The proposals from U President Eric Kaler and MnSCU Chancellor Steve Rosenstone last week invite a larger role for legislators — and for politics — in setting tuition than they've played to date in these institutions' long histories. That's something that this state's founders hoped to avoid when they created a Board of Regents and wrote autonomy for the University of Minnesota into the state Constitution. MnSCU is only 20 years old and does not function with the same constitutional footing that the U enjoys. But its board of trustees is testament to a founding notion that operating higher education institutions ought not be the business of re-election-minded politicians.

Governing boards are in the best position to balance all the factors and forces that deserve consideration when setting tuition. Their eyes are on accessibility, institutional quality and reputation in the higher ed marketplace, not just until the next election, but over the long haul.

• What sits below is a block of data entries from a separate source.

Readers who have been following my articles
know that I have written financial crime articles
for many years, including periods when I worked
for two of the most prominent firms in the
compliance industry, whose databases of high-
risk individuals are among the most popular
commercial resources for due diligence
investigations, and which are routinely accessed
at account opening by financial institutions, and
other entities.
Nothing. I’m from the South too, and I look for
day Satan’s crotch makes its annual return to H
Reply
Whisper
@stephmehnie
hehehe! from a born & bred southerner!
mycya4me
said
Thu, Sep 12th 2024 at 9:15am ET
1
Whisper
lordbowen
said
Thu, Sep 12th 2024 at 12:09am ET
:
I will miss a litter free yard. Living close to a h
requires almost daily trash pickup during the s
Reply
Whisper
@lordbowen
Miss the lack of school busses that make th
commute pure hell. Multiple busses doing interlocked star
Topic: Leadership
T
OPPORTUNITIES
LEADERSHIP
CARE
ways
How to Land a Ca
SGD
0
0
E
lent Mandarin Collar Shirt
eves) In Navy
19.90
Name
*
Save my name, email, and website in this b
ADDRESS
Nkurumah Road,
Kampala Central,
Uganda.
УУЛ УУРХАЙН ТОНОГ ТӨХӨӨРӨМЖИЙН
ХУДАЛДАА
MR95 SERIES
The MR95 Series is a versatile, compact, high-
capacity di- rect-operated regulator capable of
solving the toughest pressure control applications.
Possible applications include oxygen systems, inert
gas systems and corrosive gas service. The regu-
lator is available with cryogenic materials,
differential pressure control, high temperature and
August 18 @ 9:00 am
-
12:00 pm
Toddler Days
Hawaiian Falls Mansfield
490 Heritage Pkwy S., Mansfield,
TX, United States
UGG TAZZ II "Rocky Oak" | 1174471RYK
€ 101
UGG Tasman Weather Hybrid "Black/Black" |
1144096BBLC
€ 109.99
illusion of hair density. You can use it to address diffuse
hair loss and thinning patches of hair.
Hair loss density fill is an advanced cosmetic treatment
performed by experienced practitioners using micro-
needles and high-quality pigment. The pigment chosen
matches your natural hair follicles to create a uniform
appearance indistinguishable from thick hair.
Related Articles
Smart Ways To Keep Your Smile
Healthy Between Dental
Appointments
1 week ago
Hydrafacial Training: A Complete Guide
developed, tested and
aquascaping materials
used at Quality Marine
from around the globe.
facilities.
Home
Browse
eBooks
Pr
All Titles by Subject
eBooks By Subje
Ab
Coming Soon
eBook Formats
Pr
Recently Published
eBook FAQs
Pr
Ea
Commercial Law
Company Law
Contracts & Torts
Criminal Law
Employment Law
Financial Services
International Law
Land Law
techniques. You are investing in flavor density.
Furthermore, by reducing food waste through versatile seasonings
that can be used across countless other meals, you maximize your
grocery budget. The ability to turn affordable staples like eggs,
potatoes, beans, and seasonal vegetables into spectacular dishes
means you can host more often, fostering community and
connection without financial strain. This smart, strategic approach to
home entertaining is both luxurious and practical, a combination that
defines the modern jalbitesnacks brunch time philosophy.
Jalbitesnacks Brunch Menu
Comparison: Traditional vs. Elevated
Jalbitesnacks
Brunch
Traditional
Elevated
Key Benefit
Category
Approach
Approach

But our concern about the tuition freeze proposal goes beyond niceties of governance to practicalities of dollars and cents. The two systems' opening bids to extend the freeze through 2017 are steep — $65.2 million for the U and $72 million for MnSCU. That's what it would take to substitute state dollars for undergrad tuition increases of 3 percent per year in the two years of the state's fiscal 2016-17 biennium. The U's proposal also incorporates a freeze of grad and professional school tuition, offsetting anticipated 3.5 percent annual increases.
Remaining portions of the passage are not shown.